彼女が住んでいるバークレーやその周辺のサンフランシスコやオークランドは、市民運動が歴史的に盛んで、体制や不条理に「NO!」という主張や抵抗運動が文化の重要な側面とも思えるくらい盛り上がっている(それだけ深刻な問題が続いているという悲しい現実もあるけど)。それらの地域はBay Areaと呼ばれていて、今まさにBlack Lives Matterの運動が繰り広げられている場所の一つ。僕もそこでアクティビストの洗礼を受けて、何度もアクションに関わってきた。でも、それに比べると、日本で「反対運動」とか、デモとかの話をしたりお誘いをすると、「アレルギー」、恐れ、疎外感のような冷たい反応で返されることを何度も体験したり、仲間から聞いてきた。

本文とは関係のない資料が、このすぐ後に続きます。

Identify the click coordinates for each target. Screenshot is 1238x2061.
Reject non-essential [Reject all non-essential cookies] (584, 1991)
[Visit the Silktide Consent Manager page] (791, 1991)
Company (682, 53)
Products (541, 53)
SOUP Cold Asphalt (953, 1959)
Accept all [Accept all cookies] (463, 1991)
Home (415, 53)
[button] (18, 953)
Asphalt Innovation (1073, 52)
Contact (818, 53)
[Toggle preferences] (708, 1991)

そこで、その現状に対して「海はそれについてどう思ってんの?」ってゆかちゃんにきかれた。(記憶力悪いから違ったかも。。。)

それについて思いついた僕なりの答え

1。日本人は抵抗運動をずっとしてきた。「日本人は抵抗しない」「対立を避ける」「従順である」は、実際そうである感じもするけど、基本的には教育機関やメディアが作ってきた神話だと思う。歴史的に多くの抵抗運動があったし、今でも沖縄の米軍基地、原発、気候変動、性暴力、児童虐待、LGBTI、いじめ、汚職などに対しての抵抗運動が存在している。「体制に抵抗することは良くない、避けましょう」という信念が強めなのかも。

→ 日本の抵抗運動の歴史については、とても素晴らしい記事を見つけたので、最後に貼り付けた


2。日本のアクティビズム(社会運動)の効果的なPRがある感じがしない。教育機関とメディアが社会運動をとてもドライに「事実」と数字だけで表現したり、「危ないもの」「成功しないもの」「反社会的なもの」として徹底的にブランディングしている感じがする。現実とはかけ離れた「悪いイメージ」(ヘルメットを被って戦っている全学連とか)が日本人の心にしっかり植え付けられている。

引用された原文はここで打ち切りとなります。